Denis Bakhvalov

Performance Benefits of Using Huge Pages for Code.

Categories: tools ; performance analysis

01 Sep 2022

Contents:


Subscribe to my newsletter, support me on Patreon or by PayPal donation.


Many people know about performance benefits of using Huge Pages for data, but not many of them know that Huge Pages can be used for code as well. In this article, I show how to speed up source code compilation for the clang compiler by 5% if you allocate its code section on Huge Pages. If it seems small to you to justify the effort, I can say that all major cloud service providers care about every 1% they could optimize since it translates into immense cost savings. And hey, why leave performance on the table?

But before we jump into the topic, I feel that I need to give a brief recap for readers to refresh their knowledge about Memory Pages. Feel free to skip this introduction if you are familiar with all of this or just skim through it if it’s too boring for you. I’ll try to make it brief, I promise.

Recap on Memory Pages

Virtual Addresses. Applications operate on virtual addresses, which serve 2 purposes: 1) protection and 2) effective physical memory management. Memory is split into pages, the default page size on x86 is 4KB, and on ARM it’s 16KB. So, every address can be split into the address of the page + the offset on that page. In the case of a 4KB page, this will be 52 rightmost bits for page address and 12 leftmost bits for offset within that page. You only need to translate the page address (first 52 bits) since the page offset doesn’t change.

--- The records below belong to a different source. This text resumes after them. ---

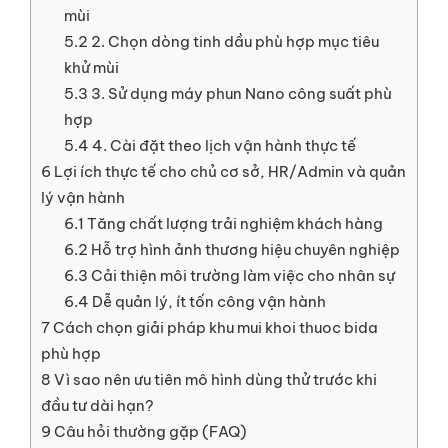
mùi
5.2
2. Chọn dòng tinh dầu phù hợp mục tiêu
khử mùi
5.3
3. Sử dụng máy phun Nano công suất phù
hợp
5.4
4. Cài đặt theo lịch vận hành thực tế
6
Lợi ích thực tế cho chủ cơ sở, HR/Admin và quản
lý vận hành
6.1
Tăng chất lượng trải nghiệm khách hàng
6.2
Hỗ trợ hình ảnh thương hiệu chuyên nghiệp
6.3
Cải thiện môi trường làm việc cho nhân sự
6.4
Dễ quản lý, ít tốn công vận hành
7
Cách chọn giải pháp khu mui khoi thuoc bida
phù hợp
8
Vì sao nên ưu tiên mô hình dùng thử trước khi
đầu tư dài hạn?
9
Câu hỏi thường gặp (FAQ)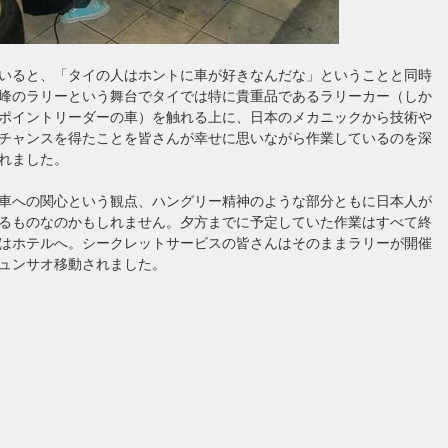
いると、「タイの人はホントに車が好きなんだな」ということと同時
峰のラリーという舞台でタイでは特に貴重品であるラリーカー（しか
ポイントリーダーの車）を触れる上に、日本のメカニックから技術や
チャンスを得たことを皆さんが幸せに思いながら作業しているのを深
れました。
車への関心という観点、ハングリー精神のような部分ともに日本人が
るものなのかもしれません。夕方までに予定していた作業はすべて終
はホテルへ。シークレットサービスの皆さんはそのままラリーが開催
ュンサオ移動されました。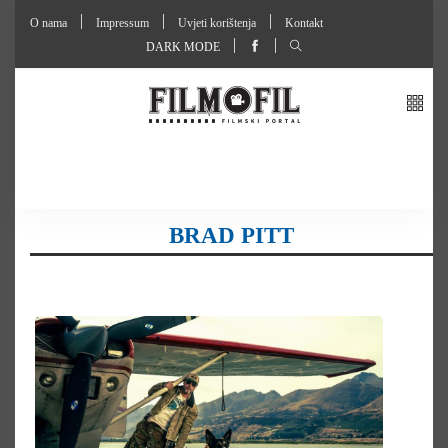
O nama
Impressum
Uvjeti korištenja
Kontakt
DARK MODE
BRAD PITT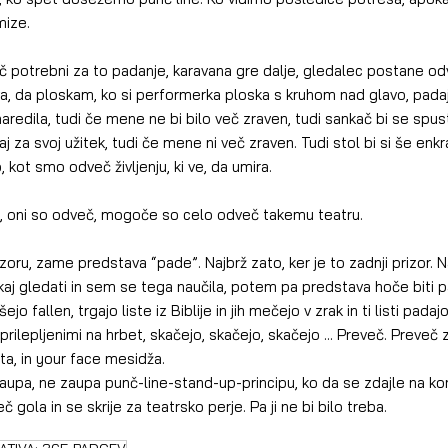
mize.
 potrebni za to padanje, karavana gre dalje, gledalec postane odv
a, da ploskam, ko si performerka ploska s kruhom nad glavo, padaj
redila, tudi če mene ne bi bilo več zraven, tudi sankač bi se spust
j za svoj užitek, tudi če mene ni več zraven. Tudi stol bi si še enk
kot smo odveč življenju, ki ve, da umira.
jo, oni so odveč, mogoče so celo odveč takemu teatru.
izoru, zame predstava “pade”. Najbrž zato, ker je to zadnji prizor. N
aj gledati in sem se tega naučila, potem pa predstava hoče biti p
jo fallen, trgajo liste iz Biblije in jih mečejo v zrak in ti listi padaj
i, prilepljenimi na hrbet, skačejo, skačejo, skačejo ... Preveč. Preveč
, in your face mesidža.
aupa, ne zaupa punč-line-stand-up-principu, ko da se zdajle na kon
 gola in se skrije za teatrsko perje. Pa ji ne bi bilo treba.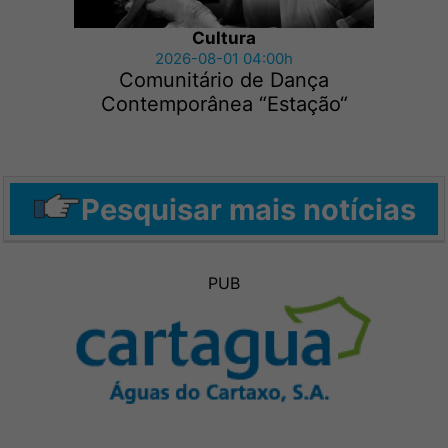
Cultura
2026-08-01 04:00h
Comunitário de Dança
Contemporânea “Estação“
Pesquisar mais notícias
PUB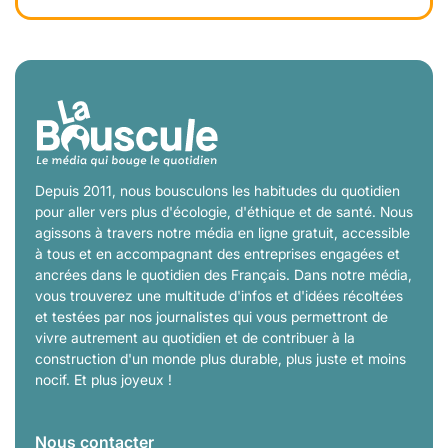
Depuis 2011, nous bousculons les habitudes du quotidien
pour aller vers plus d'écologie, d'éthique et de santé. Nous
agissons à travers notre média en ligne gratuit, accessible
à tous et en accompagnant des entreprises engagées et
ancrées dans le quotidien des Français. Dans notre média,
vous trouverez une multitude d'infos et d'idées récoltées
et testées par nos journalistes qui vous permettront de
vivre autrement au quotidien et de contribuer à la
construction d'un monde plus durable, plus juste et moins
nocif. Et plus joyeux !
Nous contacter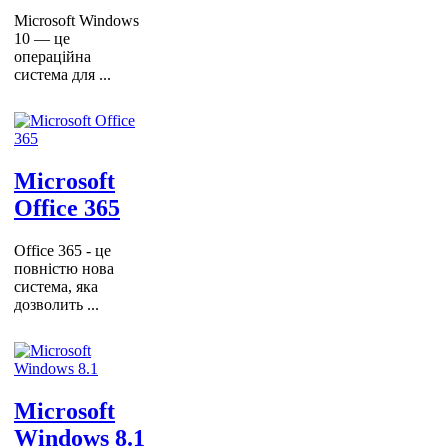
Microsoft Windows
10 — це
операційна
система для ...
Microsoft
Office 365
Office 365 - це
повністю нова
система, яка
дозволить ...
Microsoft
Windows 8.1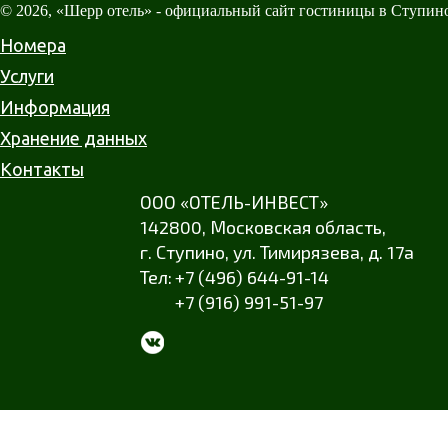
© 2026, «Шерр отель» - официальный сайт гостиницы в Ступин
Номера
Услуги
Информация
Хранение данных
Контакты
ООО «ОТЕЛЬ-ИНВЕСТ»
142800,
Московская область
,
г. Ступино
,
ул. Тимирязева
,
д. 17а
+7 (496) 644-91-14
+7 (916) 991-51-97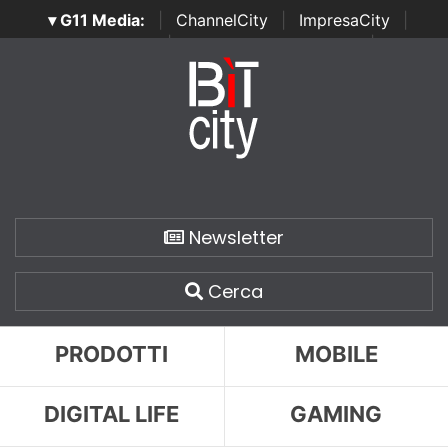
▾ G11 Media:
|
ChannelCity
|
ImpresaCity
|
SecurityOpenLab
|
Italian Channel Awards
|
Italian
Project Awards
|
Italian Security Awards
|
...
Newsletter
Cerca
PRODOTTI
MOBILE
DIGITAL LIFE
GAMING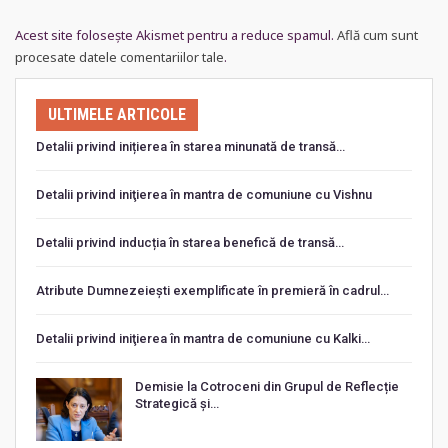
Acest site folosește Akismet pentru a reduce spamul.
Află cum sunt
procesate datele comentariilor tale
.
ULTIMELE ARTICOLE
Detalii privind inițierea în starea minunată de transă…
Detalii privind iniţierea în mantra de comuniune cu Vishnu
Detalii privind inducția în starea benefică de transă…
Atribute Dumnezeiești exemplificate în premieră în cadrul…
Detalii privind iniţierea în mantra de comuniune cu Kalki…
Demisie la Cotroceni din Grupul de Reflecție
Strategică și…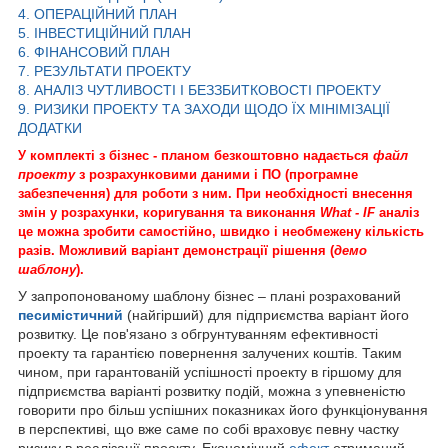
4. ОПЕРАЦІЙНИЙ ПЛАН
5. ІНВЕСТИЦІЙНИЙ ПЛАН
6. ФІНАНСОВИЙ ПЛАН
7. РЕЗУЛЬТАТИ ПРОЕКТУ
8. АНАЛІЗ ЧУТЛИВОСТІ І БЕЗЗБИТКОВОСТІ ПРОЕКТУ
9. РИЗИКИ ПРОЕКТУ ТА ЗАХОДИ ЩОДО ЇХ МІНІМІЗАЦІЇ
ДОДАТКИ
У комплекті з бізнес - планом безкоштовно надається
файл
проекту
з розрахунковими даними і ПО (програмне
забезпечення) для роботи з ним. При необхідності внесення
змін у розрахунки, коригування та виконання
What - IF
аналіз
це можна зробити самостійно, швидко і необмежену кількість
разів. Можливий варіант демонстрації рішення (
демо
шаблону
).
У запропонованому шаблону бізнес – плані розрахований
песимістичний
(найгірший) для підприємства варіант його
розвитку. Це пов'язано з обгрунтуванням ефективності
проекту та гарантією повернення залучених коштів. Таким
чином, при гарантованій успішності проекту в гіршому для
підприємства варіанті розвитку подій, можна з упевненістю
говорити про більш успішних показниках його функціонування
в перспективі, що вже саме по собі враховує певну частку
ризику в реалізації проекту. Економічний
ефект
отриманий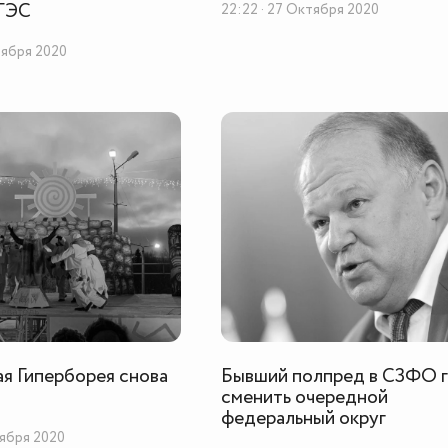
 ГЭС
22:22 · 27 Октября 2020
тября 2020
я Гиперборея снова
Бывший полпред в СЗФО 
сменить очередной
федеральный округ
тября 2020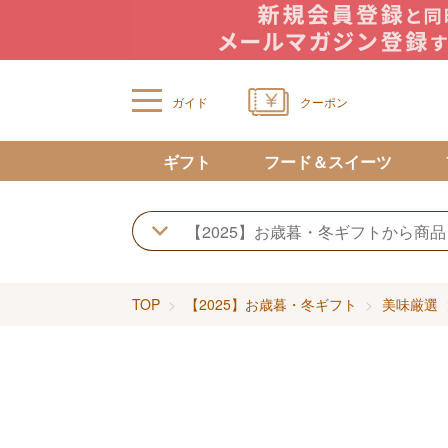
ガイド
クーポン
ギフト
フード＆スイーツ
TOP
【2025】お歳暮・冬ギフト
美味厳選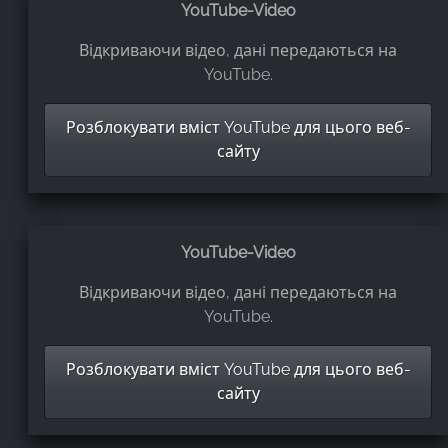
YouTube-Video
Відкриваючи відео, дані передаються на
YouTube.
Розблокувати вміст YouTube для цього веб-
сайту
YouTube-Video
Відкриваючи відео, дані передаються на
YouTube.
Розблокувати вміст YouTube для цього веб-
сайту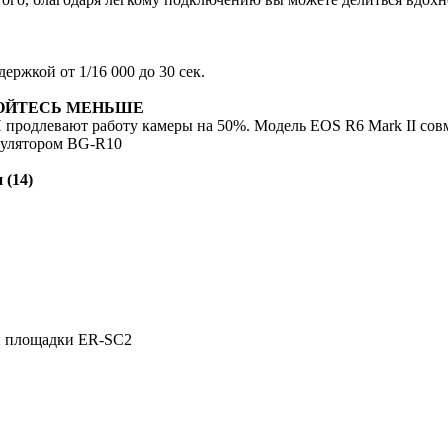
ержкой от 1/16 000 до 30 сек.
ОЙТЕСЬ МЕНЬШЕ
продлевают работу камеры на 50%. Модель EOS R6 Mark II со
мулятором BG-R10
 (14)
 площадки ER-SC2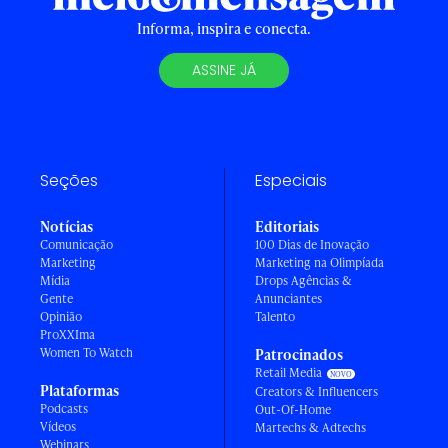
Informa, inspira e conecta.
ASSINE JÁ
Seções
Especiais
Notícias
Editoriais
Comunicação
100 Dias de Inovação
Marketing
Marketing na Olimpíada
Mídia
Drops Agências &
Gente
Anunciantes
Opinião
Talento
ProXXIma
Women To Watch
Patrocinados
Retail Media
Plataformas
Creators & Influencers
Podcasts
Out-Of-Home
Vídeos
Martechs & Adtechs
Webinars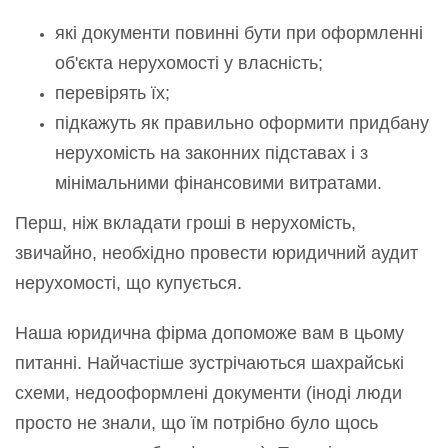
які документи повинні бути при оформленні
об'єкта нерухомості у власність;
перевірять їх;
підкажуть як правильно оформити придбану
нерухомість на законних підставах і з
мінімальними фінансовими витратами.
Перш, ніж вкладати гроші в нерухомість,
звичайно, необхідно провести юридичний аудит
нерухомості, що купується.
Наша юридична фірма допоможе вам в цьому
питанні. Найчастіше зустрічаються шахрайські
схеми, недооформлені документи (іноді люди
просто не знали, що їм потрібно було щось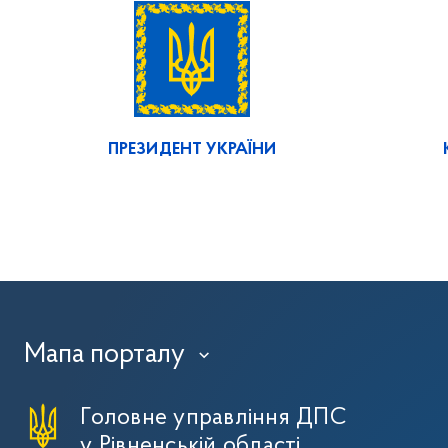
ПРЕЗИДЕНТ УКРАЇНИ
Мапа порталу
›
Головне управління ДПС
у Рівненській області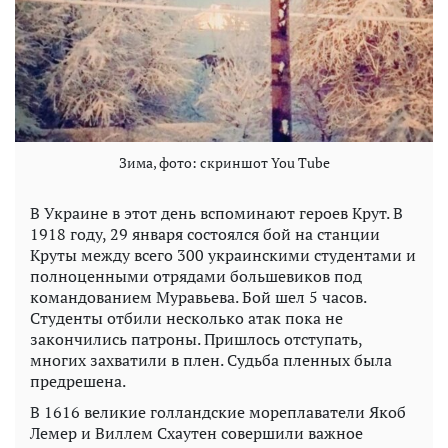
Зима, фото: скриншот You Tube
В Украине в этот день вспоминают героев Крут. В
1918 году, 29 января состоялся бой на станции
Круты между всего 300 украинскими студентами и
полноценными отрядами большевиков под
командованием Муравьева. Бой шел 5 часов.
Студенты отбили несколько атак пока не
закончились патроны. Пришлось отступать,
многих захватили в плен. Судьба пленных была
предрешена.
В 1616 великие голландские мореплаватели Якоб
Лемер и Виллем Схаутен совершили важное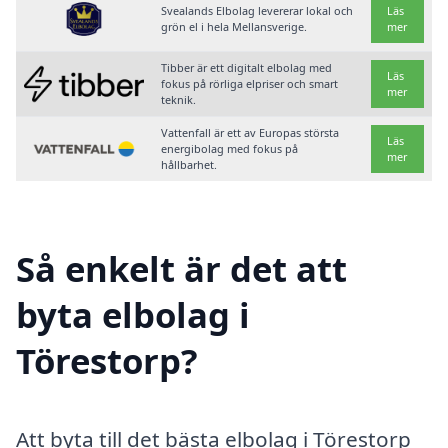
Svealands Elbolag levererar lokal och
Läs
grön el i hela Mellansverige.
mer
Tibber är ett digitalt elbolag med
Läs
fokus på rörliga elpriser och smart
mer
teknik.
Vattenfall är ett av Europas största
Läs
energibolag med fokus på
mer
hållbarhet.
Så enkelt är det att
byta elbolag i
Törestorp?
Att byta till det bästa elbolag i Törestorp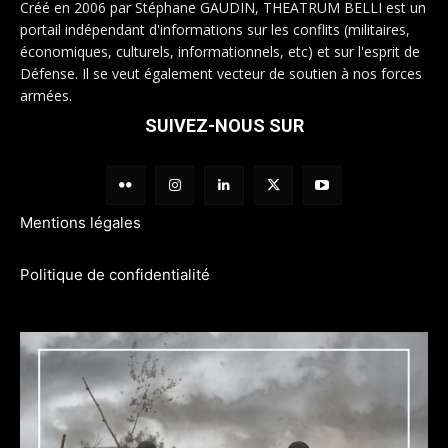
Créé en 2006 par Stéphane GAUDIN, THEATRUM BELLI est un
portail indépendant d'informations sur les conflits (militaires,
économiques, culturels, informationnels, etc) et sur l'esprit de
Défense. Il se veut également vecteur de soutien à nos forces
armées.
SUIVEZ-NOUS SUR
Mentions légales
Politique de confidentialité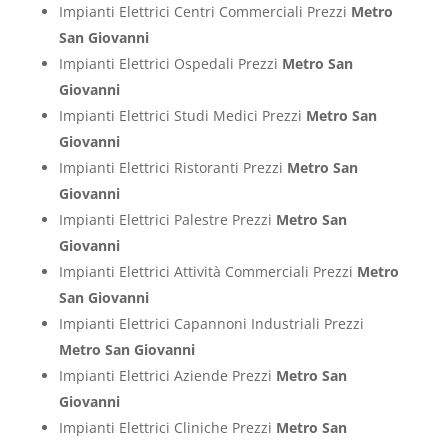
Impianti Elettrici Centri Commerciali Prezzi
Metro
San Giovanni
Impianti Elettrici Ospedali Prezzi
Metro San
Giovanni
Impianti Elettrici Studi Medici Prezzi
Metro San
Giovanni
Impianti Elettrici Ristoranti Prezzi
Metro San
Giovanni
Impianti Elettrici Palestre Prezzi
Metro San
Giovanni
Impianti Elettrici Attività Commerciali Prezzi
Metro
San Giovanni
Impianti Elettrici Capannoni Industriali Prezzi
Metro San Giovanni
Impianti Elettrici Aziende Prezzi
Metro San
Giovanni
Impianti Elettrici Cliniche Prezzi
Metro San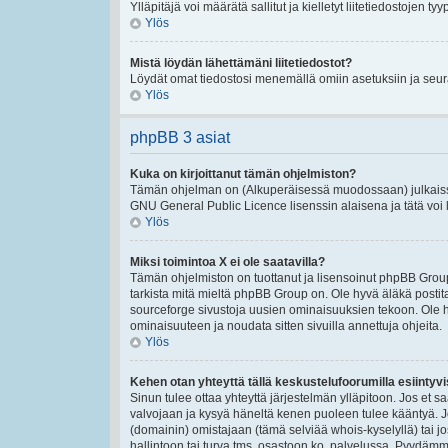
Ylläpitäjä voi määrätä sallitut ja kielletyt liitetiedostojen tyy
Ylös
Mistä löydän lähettämäni liitetiedostot?
Löydät omat tiedostosi menemällä omiin asetuksiin ja seura
Ylös
phpBB 3 asiat
Kuka on kirjoittanut tämän ohjelmiston?
Tämän ohjelman on (Alkuperäisessä muodossaan) julkaissu
GNU General Public Licence lisenssin alaisena ja tätä voi le
Ylös
Miksi toimintoa X ei ole saatavilla?
Tämän ohjelmiston on tuottanut ja lisensoinut phpBB Group
tarkista mitä mieltä phpBB Group on. Ole hyvä äläkä post
sourceforge sivustoja uusien ominaisuuksien tekoon. Ole h
ominaisuuteen ja noudata sitten sivuilla annettuja ohjeita.
Ylös
Kehen otan yhteyttä tällä keskustelufoorumilla esiintyvis
Sinun tulee ottaa yhteyttä järjestelmän ylläpitoon. Jos et s
valvojaan ja kysyä häneltä kenen puoleen tulee kääntyä. Jo
(domainin) omistajaan (tämä selviää whois-kyselyllä) tai jo
hallintoon tai turva tms. osastoon ko. palvelussa. Pyydäm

Translations. Since user-space applications don’t know the physical addresses, HW needs to translate virtual to physical addresses to access the data in memory. The kernel maintains a page table, which holds address mappings from virtual pages into physical pages. Without HW support for such translations, every time you need to do a load or store, you would 1) interrupt the process, 2) kernel handles that interrupt, and 3) interrupt service routine “walks” the page table and retrieves the translation. At that point, we are looking at 10000+ cycles, which would be unbearable, of course.

TLBs. The good thing is that changes to that table are relatively not frequent, so it’s a good idea to cache some of the most frequent ones in HW. Such a cache exists in probably every modern CPU and is called TLB (Translation Lookaside Buffer), which keeps the most recent translations. There is a hierarchy of L1 ITLB (Instructions), L1 DTLB (Data), followed by L2 STLB (Shared - instructions and data). On modern laptop processors, L1 can hold up to a few hundred recent translations1, and L2 can hold a few thousand. Now, with the default page size on x86 of 4KB, every such entry in the TLB is a mapping for a 4KB page. Given that, L1 TLB can cover up to 1MB of memory, and L2 cover up to 10 MB.

Page Walks. 10MB of memory space covered by L2 STLB sounds like should be enough for many applications, right? But consider what happens when you miss in TLB. Ok, you don’t have to interrupt the process, that would be terrible for performance. You see, it’s such an important issue, that HW gets your back covered in this case again. The thing is that the format of the page table is dictated by the HW, to which OS’es have to comply. Because HW knows the format of the page table, it can search for translations by itself, without waking up the kernel. This mechanism is called “HW page walker”, which, in the event of TLB cache miss, will do the entire page table traversal internally. I.e. it will issue all the necessary instructions to find the required address translation. It is much faster, but still, a page walk is very expensive.

Huge Pages for data AND code

As I said in the introduction paragraph, people typically use large pages for data. Any algorithm that does random accesses into a large memory region will likely suffer from TLB misses. Examples are plenty: binary search in a big array, large hash tables, histogram-like algorithms, etc. The reason is simple: because the size of a page is relatively small (4KB), there is a high chance that the page you will access next is not in the TLB cache.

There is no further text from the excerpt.